What this looks like in practice

Here's a real instruction I see in the wild:

When writing tests, avoid mocking external services. Try to
use real implementations where possible. This helps catch
integration issues early. If you must mock, keep mocks minimal
and focused.

Count the problems:

"Avoid" — hedged, not direct
"external services" — category, not construct
"Try to" — escape hatch built into the instruction
"where possible" — another escape hatch
"If you must mock" — reintroduces mocking as an option within the instruction that prohibits it
Constraint-first ordering — the prohibition leads, the alternative follows
No structural separation — restriction, directive, hedge, and escape hatch all in one paragraph

Now rewrite it:

**Use the service clients** in `tests/fixtures/stripe.py` and
`tests/fixtures/redis.py`.

> Real service clients caught a breaking Stripe API change
> that went undetected for 3 weeks in payments - integration
> tests against live endpoints surface these immediately.

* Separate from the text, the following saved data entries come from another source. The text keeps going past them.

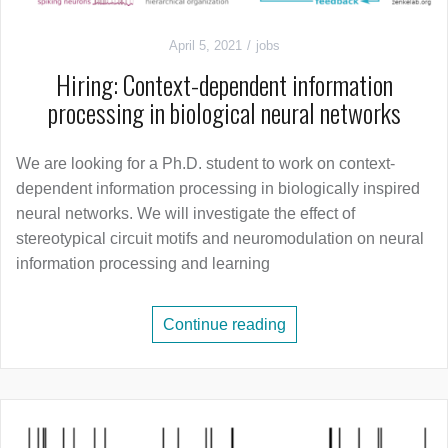
April 5, 2021
jobs
Hiring: Context-dependent information
processing in biological neural networks
We are looking for a Ph.D. student to work on context-
dependent information processing in biologically inspired
neural networks. We will investigate the effect of
stereotypical circuit motifs and neuromodulation on neural
information processing and learning
Continue reading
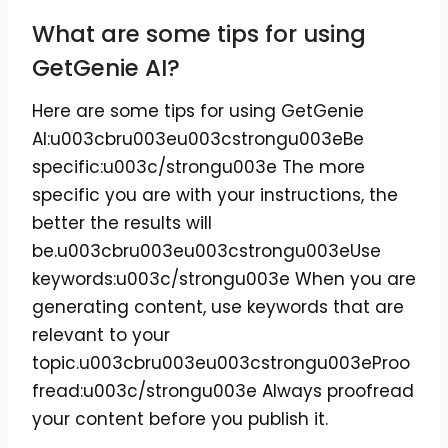
What are some tips for using
GetGenie AI?
Here are some tips for using GetGenie
AI:u003cbru003eu003cstrongu003eBe
specific:u003c/strongu003e The more
specific you are with your instructions, the
better the results will
be.u003cbru003eu003cstrongu003eUse
keywords:u003c/strongu003e When you are
generating content, use keywords that are
relevant to your
topic.u003cbru003eu003cstrongu003eProo
fread:u003c/strongu003e Always proofread
your content before you publish it.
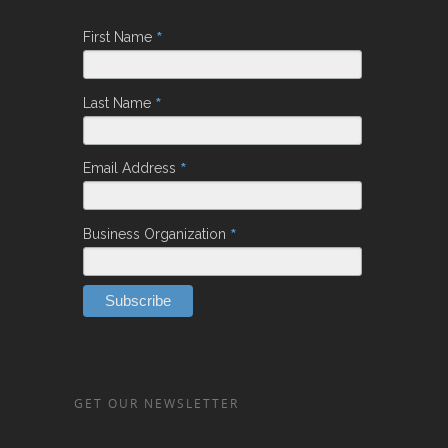
*
First Name
*
Last Name
*
Email Address
*
Business Organization
GET OUR NEWSLETTER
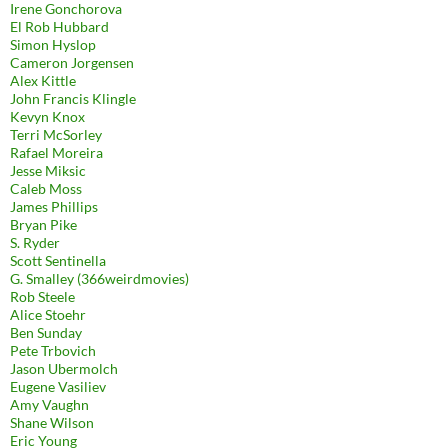
Irene Gonchorova
El Rob Hubbard
Simon Hyslop
Cameron Jorgensen
Alex Kittle
John Francis Klingle
Kevyn Knox
Terri McSorley
Rafael Moreira
Jesse Miksic
Caleb Moss
James Phillips
Bryan Pike
S. Ryder
Scott Sentinella
G. Smalley (366weirdmovies)
Rob Steele
Alice Stoehr
Ben Sunday
Pete Trbovich
Jason Ubermolch
Eugene Vasiliev
Amy Vaughn
Shane Wilson
Eric Young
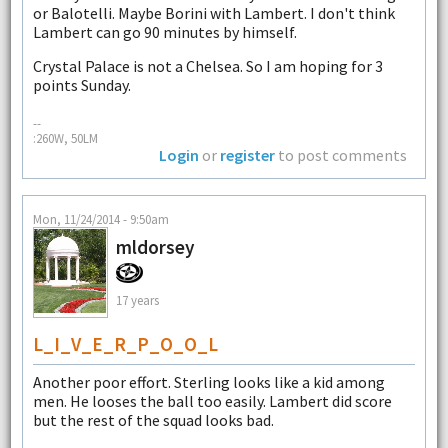
or Balotelli. Maybe Borini with Lambert. I don't think
Lambert can go 90 minutes by himself.
Crystal Palace is not a Chelsea. So I am hoping for 3
points Sunday.
--
:260W, 50LM
Login
or
register
to post comments
Mon, 11/24/2014 - 9:50am
mldorsey
17 years
L_I_V_E_R_P_O_O_L
Another poor effort. Sterling looks like a kid among
men. He looses the ball too easily. Lambert did score
but the rest of the squad looks bad.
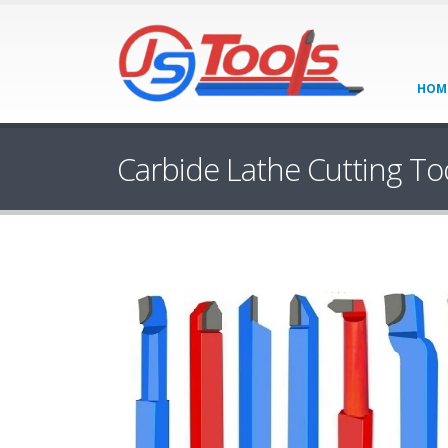
HOM
Carbide Lathe Cutting To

*Do not import* `unittest.mock` or `pytest.monkeypatch`.

Directive first — names the exact files. Context second — the specific incident, reinforcing why the directive matters without mentioning the prohibited concept. Restriction last — names the exact imports, fires after the positive pattern is established. No hedging. No escape hatches.

Try it

For any instruction in your AGENTS.md/CLAUDE.md or SKILLS.md files:

Start with the directive. Name the file, the path, the pattern. Use backticks. If there's no alternative to lead with, you're writing a pink elephant.
Add the context. One sentence. The specific incident or the specific reason the directive works. Do not mention the thing you're about to prohibit — reasoning that references the prohibited concept halves the benefit.
End with the restriction. Name the construct — the import, the class, the function. Bold it. No "try to avoid" or "where possible."
Format each component distinctly. The directive, context, and restriction should be visually and structurally separate. Don't merge them into one paragraph.